If you’ve bought into that way of thinking, you’re putting your marriage at risk. You can’t have a true partnership if only one person’s wants, needs, and desires are considered. If the marriage doesn’t work for both of you, it won’t work for either of you in the long run. But men have been taught that what matters to them should always come second. That the secret to a happy marriage is to always say, “Yes, dear”. And this leads to some common scenarios. None of them good.
1. You stand up for yourself and this causes tension and arguments. The truth is that no one wants to be told ‘no’ and your wife is no different. But sometimes saying ‘no’ is necessary and the result is that she doesn’t like it. A frequent outcome is a tug of war, you vs. her, right vs. wrong heated discussion that goes round and round until one of you gives up but both of you feel defeated.

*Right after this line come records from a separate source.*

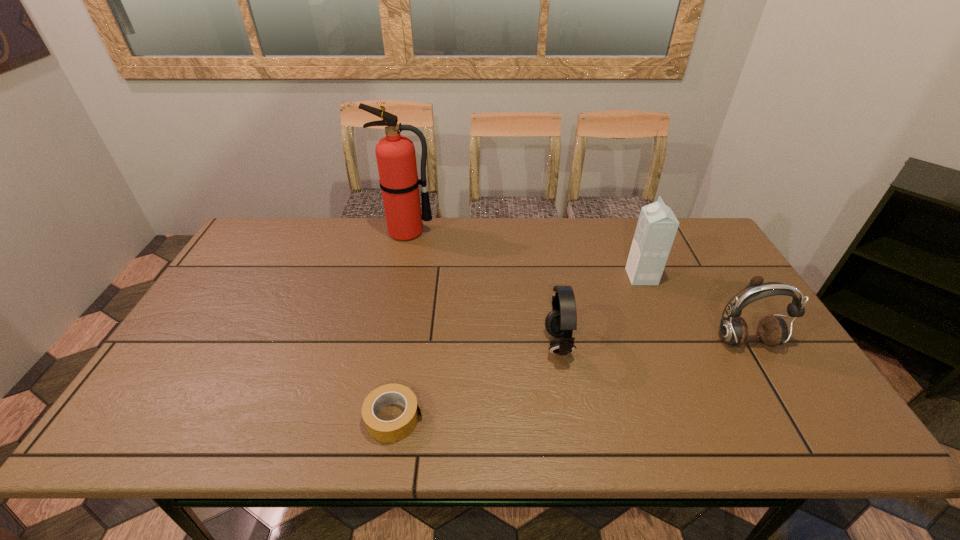 The height and width of the screenshot is (540, 960). I want to click on object that is positioned at the near edge, so click(x=384, y=431).

Locate an element on the screen. The width and height of the screenshot is (960, 540). object located in the right edge section of the desktop is located at coordinates (772, 330).

The image size is (960, 540). In the image, there is a desktop. Identify the location of vacant space at the far edge. (590, 249).

Identify the location of vacant region at the near edge of the desktop. The width and height of the screenshot is (960, 540). (431, 441).

In the image, there is a desktop. At what (x,y) coordinates should I click in order to perform the action: click on vacant space at the left edge. Please return your answer as a coordinate pair (x, y). The width and height of the screenshot is (960, 540). Looking at the image, I should click on (199, 322).

In the image, there is a desktop. Find the location of `vacant space at the right edge`. vacant space at the right edge is located at coordinates (732, 271).

This screenshot has width=960, height=540. In the image, there is a desktop. Identify the location of vacant space at the far left corner. (255, 253).

Image resolution: width=960 pixels, height=540 pixels. In the image, there is a desktop. In order to click on vacant space at the near left corner in this screenshot , I will do `click(173, 432)`.

Where is `vacant region at the near right corner of the desktop`? vacant region at the near right corner of the desktop is located at coordinates (776, 407).

The width and height of the screenshot is (960, 540). Find the location of `empty space that is in between the carton and the third tallest object`. empty space that is in between the carton and the third tallest object is located at coordinates (693, 309). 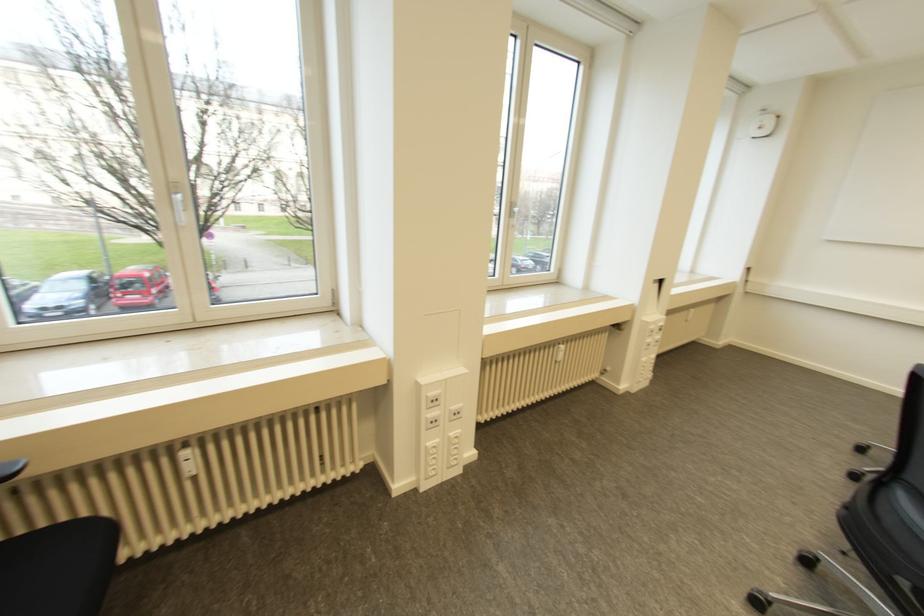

This gets exhausting so many of my clients move to the second scenario.
2. You back down and resentment builds. Because you either don’t like conflict in the first place or eventually tire of it, you stop asking for what matters to you. You do what your wife wants but start to feel resentful. And resentment kills love. I’ve seen plenty of unproductive responses to this such as actively distancing from the marriage, secretly doing what you want anyway, and purposefully working against your wife’s reasonable requests.

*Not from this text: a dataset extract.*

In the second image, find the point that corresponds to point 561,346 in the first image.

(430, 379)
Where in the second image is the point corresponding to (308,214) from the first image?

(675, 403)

3. You give in and lose who you are. This is often the one that many good guys, maybe you, choose. You just stop noticing what it is you want and accept whatever she gives you. There is peace but no real connection. This is because it becomes an emotional starvation diet for you. Not doing the things that excite you and make you who you are diminishes what you can bring to the marriage. It makes you less than a whole person and who she fell in love with in the first place.
I am a big proponent of honoring your wife’s requests as often as you can. But I am equally adamant that your wife honors yours as often as she can. This makes you both feel loved and appreciated. An essential thing if your marriage is going to be all it can be.

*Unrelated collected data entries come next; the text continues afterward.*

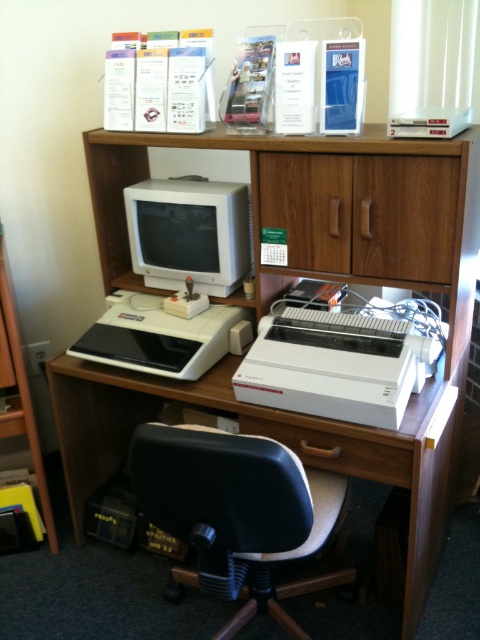 Does wooden cabinet at center have a greater width compared to white plastic printer at center?

Incorrect, wooden cabinet at center's width does not surpass white plastic printer at center's.

Which of these two, wooden cabinet at center or white plastic printer at center, stands shorter?

white plastic printer at center is shorter.

Is point (291, 186) closer to viewer compared to point (392, 406)?

No, it is behind (392, 406).

This screenshot has height=640, width=480. What are the coordinates of `wooden cabinet at center` in the screenshot? It's located at pos(363,212).

Can you confirm if wooden computer desk at center is smaller than black plastic printer at center?

Incorrect, wooden computer desk at center is not smaller in size than black plastic printer at center.

Measure the distance between wooden computer desk at center and camera.

wooden computer desk at center and camera are 1.40 meters apart from each other.

Locate an element on the screen. The height and width of the screenshot is (640, 480). wooden computer desk at center is located at coordinates (288, 288).

Can you confirm if white plastic printer at center is positioned above black plastic printer at center?

No, white plastic printer at center is not above black plastic printer at center.

Is white plastic printer at center to the right of black plastic printer at center from the viewer's perspective?

Indeed, white plastic printer at center is positioned on the right side of black plastic printer at center.

The height and width of the screenshot is (640, 480). In order to click on white plastic printer at center in this screenshot , I will do `click(336, 365)`. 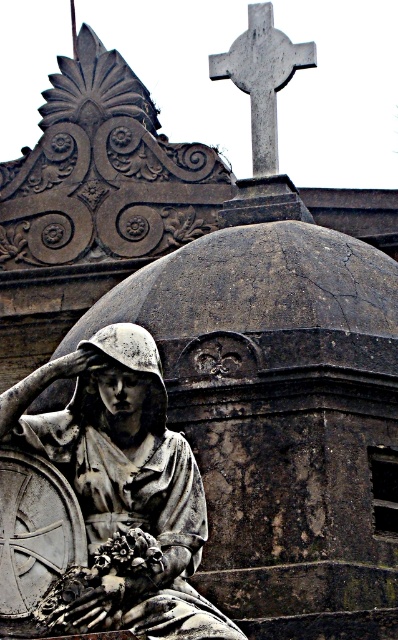 You are an art student analyzing the composition of the image. The matte gray statue at center and the gray stone cross at upper center are both central to the scene. Based on their spatial relationship, which object takes up more visual space in the image?

The gray stone cross at upper center occupies more visual space than the matte gray statue at center, as stated in the description that the matte gray statue at center occupies less space than gray stone cross at upper center.

You are standing in front of the matte gray statue at center and want to take a photo of it. If your camera has a maximum focus range of 130 feet, will it be able to focus on the statue?

The matte gray statue at center is 135.18 feet away from camera, which exceeds the camera maximum focus range of 130 feet. So the camera cannot focus on the statue. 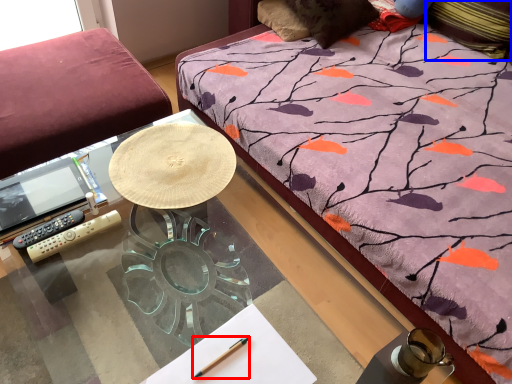 Question: Which object appears farthest to the camera in this image, pen (highlighted by a red box) or pillow (highlighted by a blue box)?

Choices:
 (A) pen
 (B) pillow

Answer: (B) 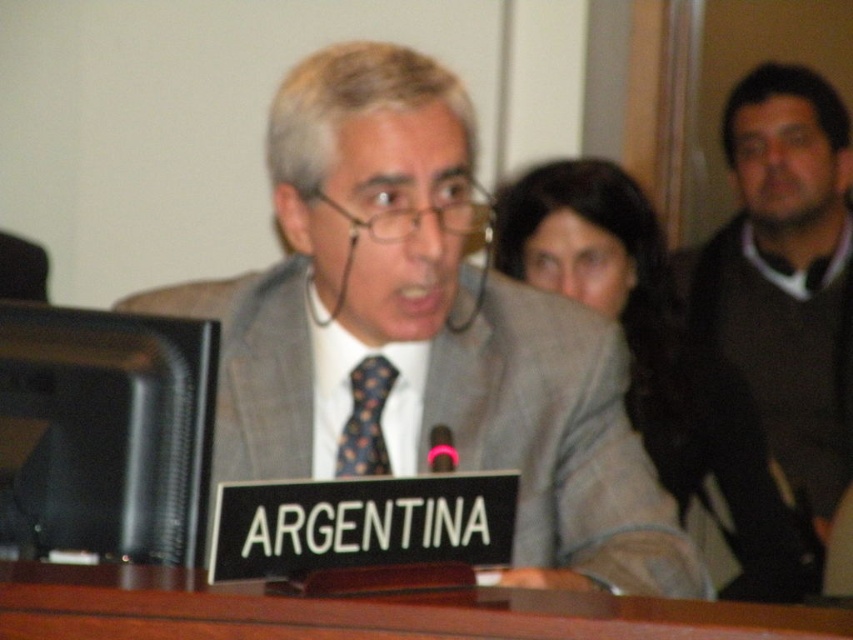 Question: Is dark gray suit at center to the right of brown wooden table at center from the viewer's perspective?

Choices:
 (A) no
 (B) yes

Answer: (B)

Question: Which is nearer to the dark gray sweater at right?

Choices:
 (A) dark gray suit at center
 (B) gray suit at center
 (C) brown wooden table at center

Answer: (A)

Question: Which object is the farthest from the polka dot silk tie at center?

Choices:
 (A) dark gray sweater at right
 (B) dark gray suit at center
 (C) brown wooden table at center

Answer: (A)

Question: Estimate the real-world distances between objects in this image. Which object is closer to the dark gray sweater at right?

Choices:
 (A) brown wooden table at center
 (B) black glossy monitor at left
 (C) gray suit at center

Answer: (C)

Question: Is dark gray suit at center to the left of brown wooden table at center from the viewer's perspective?

Choices:
 (A) no
 (B) yes

Answer: (A)

Question: Observing the image, what is the correct spatial positioning of brown wooden table at center in reference to polka dot silk tie at center?

Choices:
 (A) right
 (B) left

Answer: (A) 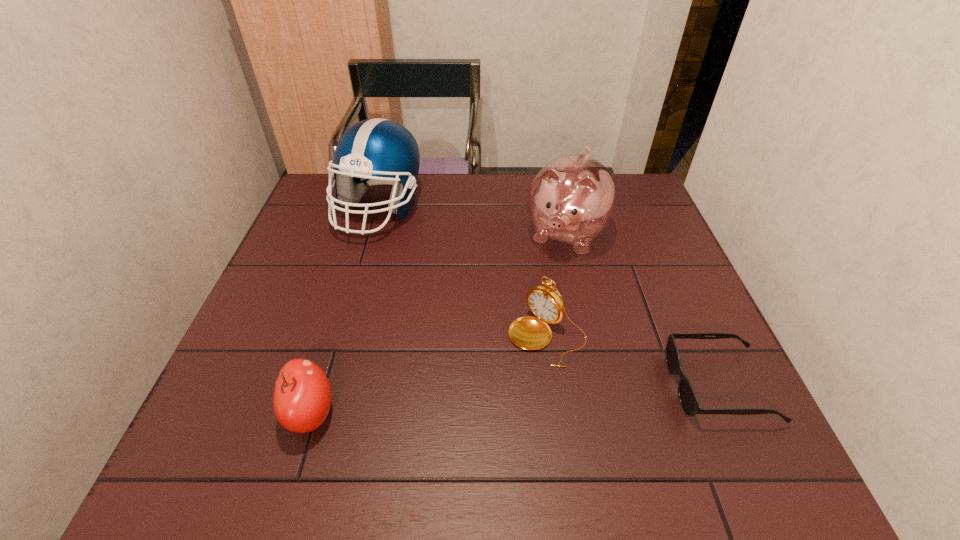 At what (x,y) coordinates should I click in order to perform the action: click on free space on the desktop that is between the apple and the rightmost object and is positioned on the front facing side of the piggy bank. Please return your answer as a coordinate pair (x, y). This screenshot has height=540, width=960. Looking at the image, I should click on [484, 402].

Locate an element on the screen. This screenshot has height=540, width=960. free space on the desktop that is between the apple and the shortest object and is positioned on the face of the pocket watch is located at coordinates (486, 401).

Image resolution: width=960 pixels, height=540 pixels. Find the location of `free space on the desktop that is between the apple and the rightmost object and is positioned at the front of the football helmet with the faceguard`. free space on the desktop that is between the apple and the rightmost object and is positioned at the front of the football helmet with the faceguard is located at coordinates (464, 403). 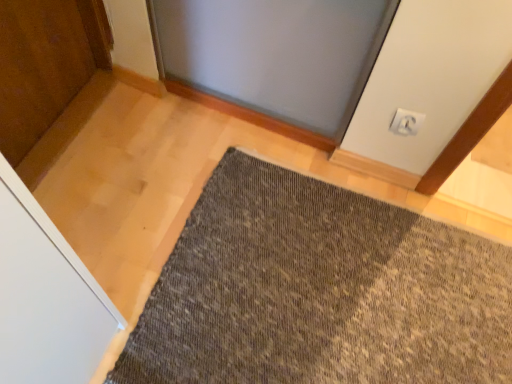 Question: Can you confirm if textured gray mat at center is smaller than white plastic electric outlet at upper right?

Choices:
 (A) yes
 (B) no

Answer: (B)

Question: Is the position of textured gray mat at center more distant than that of white plastic electric outlet at upper right?

Choices:
 (A) no
 (B) yes

Answer: (A)

Question: Can white plastic electric outlet at upper right be found inside textured gray mat at center?

Choices:
 (A) no
 (B) yes

Answer: (A)

Question: Can you confirm if textured gray mat at center is taller than white plastic electric outlet at upper right?

Choices:
 (A) yes
 (B) no

Answer: (B)

Question: Would you say textured gray mat at center is a long distance from white plastic electric outlet at upper right?

Choices:
 (A) yes
 (B) no

Answer: (B)

Question: Is textured gray mat at center to the left of white plastic electric outlet at upper right from the viewer's perspective?

Choices:
 (A) no
 (B) yes

Answer: (B)

Question: Is white plastic electric outlet at upper right behind textured gray mat at center?

Choices:
 (A) no
 (B) yes

Answer: (B)

Question: Are white plastic electric outlet at upper right and textured gray mat at center far apart?

Choices:
 (A) yes
 (B) no

Answer: (B)

Question: Is white plastic electric outlet at upper right placed right next to textured gray mat at center?

Choices:
 (A) no
 (B) yes

Answer: (A)

Question: Is white plastic electric outlet at upper right at the left side of textured gray mat at center?

Choices:
 (A) no
 (B) yes

Answer: (A)

Question: Can you confirm if white plastic electric outlet at upper right is bigger than textured gray mat at center?

Choices:
 (A) no
 (B) yes

Answer: (A)

Question: Is white plastic electric outlet at upper right wider than textured gray mat at center?

Choices:
 (A) no
 (B) yes

Answer: (A)

Question: Is white plastic electric outlet at upper right taller or shorter than textured gray mat at center?

Choices:
 (A) short
 (B) tall

Answer: (B)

The truth is that every decision either of you makes will directly or indirectly impact the other. So, it is important to consider your wife before taking any action. But it is equally important to consider yourself as well. Not before her, not after her, but in addition to her.
In a healthy marriage, you don’t stop being who you are. You can have your interests and beliefs without defense, justification, or argument. They can exist in harmony with your marriage if there is a willingness to be flexible and negotiate what this looks like. Because a good marriage isn’t you vs. your wife. It’s you and your wife. Now and always.